A-V ‘Negotiating’ With Suppliers
When the Sibur/Amtel-Vredestein (A-V) merger ground to a halt at the end of September, A-V’s lack of working capital meant it was forced to suspend production at its Kirov and Voronezh Russian manufacturing facilities. According to the most recent update, released just under a month later on 24 October, production has been suspended ever since. However, the latest reports are suggesting the company is exploring a number of creative solutions to A-V’s increasingly costly production stalemate. Meanwhile production has continued at normal levels at the un-affected Dutch part of the company, Vredestein Banden BV.
In an effort to kick start production at its Kirov and Voronezh production plants (which produce nearly 9 million tyres a year) Amtel-Vredestein is negotiating a raw material for finished product barter agreement.
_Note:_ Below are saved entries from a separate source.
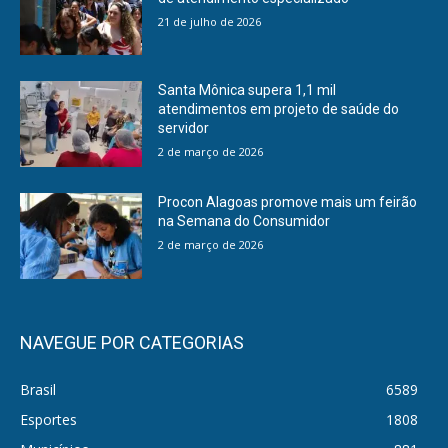
21 de julho de 2026
Santa Mônica supera 1,1 mil
atendimentos em projeto de saúde do
servidor
2 de março de 2026
Procon Alagoas promove mais um feirão
na Semana do Consumidor
2 de março de 2026
NAVEGUE POR CATEGORIAS
Brasil
6589
Esportes
1808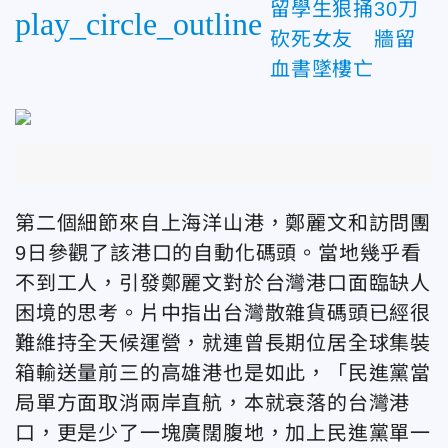
留學生狠捅30刀
play_circle_outline
砍死女友 牆留
血書墜樓亡
第二個細節來自上海洋山港，鄭麗文和訪問團
9日參觀了該港口的自動化碼頭。當地幾乎看
不到工人，引發鄭麗文對於台灣港口面臨缺人
困境的思考。片中指出台灣
散雜貨碼頭已經很
難維持全天候運營，就連曾長期位居全球集裝
箱輸送量前三的高雄港也是如此，「民進黨當
局單方面取消兩岸直航，本就衰落的台灣港
口，更是少了一塊廣闊腹地，加上民進黨單一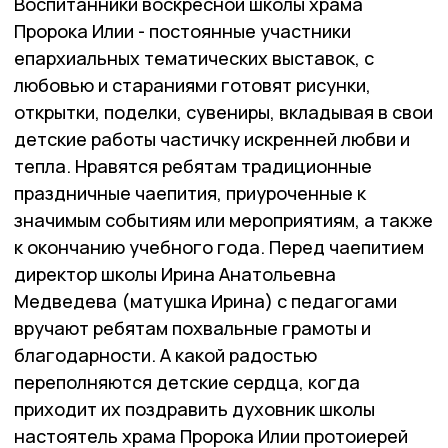
Воспитанники воскресной школы храма
Пророка Илии - постоянные участники
епархиальных тематических выставок, с
любовью и стараниями готовят рисунки,
открытки, поделки, сувениры, вкладывая в свои
детские работы частичку искренней любви и
тепла. Нравятся ребятам традиционные
праздничные чаепития, приуроченные к
значимым событиям или мероприятиям, а также
к окончанию учебного года. Перед чаепитием
директор школы Ирина Анатольевна
Медведева (матушка Ирина) с педагогами
вручают ребятам похвальные грамоты и
благодарности. А какой радостью
переполняются детские сердца, когда
приходит их поздравить духовник школы
настоятель храма Пророка Илии протоиерей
These plans are said to be in addition to the obvious way of reducing the high levels of debt under which the Russian part of the group continues to operate -selling the company’s assets, divisions or the group as a whole.
“We discussed with Amtel deliveries of raw material in exchange for tyres, but the scheme is sold under condition of repayment of a duty,” Sibur-Russian Tyres director (S-RT), Igor Karavaev told Kommersant. S-RT has submitted a claim for Amtel-Vredestein to pay 471 million roubles to the Moscow arbitration court.
Russian market analysts, Michael Frolov, suggested the scheme will not appeal to A-V’s other suppliers, which neither have their own interest in the company or in the direct sale of tyres.
Doubts about restructuring success
On 31 October Amtel-Vredestein published further details on the progress of the company’s post-failed-merger restructuring policy. According to the statement A-V has now received payment acceleration requests from several of its lending banks and is in continuing discussions to explore “value realisation options.”
However, there are also said to be “serious doubts…about the likely success of the ongoing restructuring exercises conducted by the company.” As long as these doubts are not resolved, “it is unclear whether the annual accounts 2007 can be drawn up on a ‘going concern’ basis,” the statement added forebodingly.
As a result Amtel-Vredestein missed its extended deadline for publishing its fiscal year to 31 December 2007 financial statements, which the company itself extended to 31 October 2008. Therefore the company applied for an exemption from the Dutch Ministry of Economics from the obligation to draw up, present and adopt the company’s audited financial statements for the year ended 31 December 2007. This exemption request only concerns the financial statements of Amtel-Vredestein N.V., the statement concluded, highlighting the fact that Vredestein Banden B.V. has separate financing arrangements in place.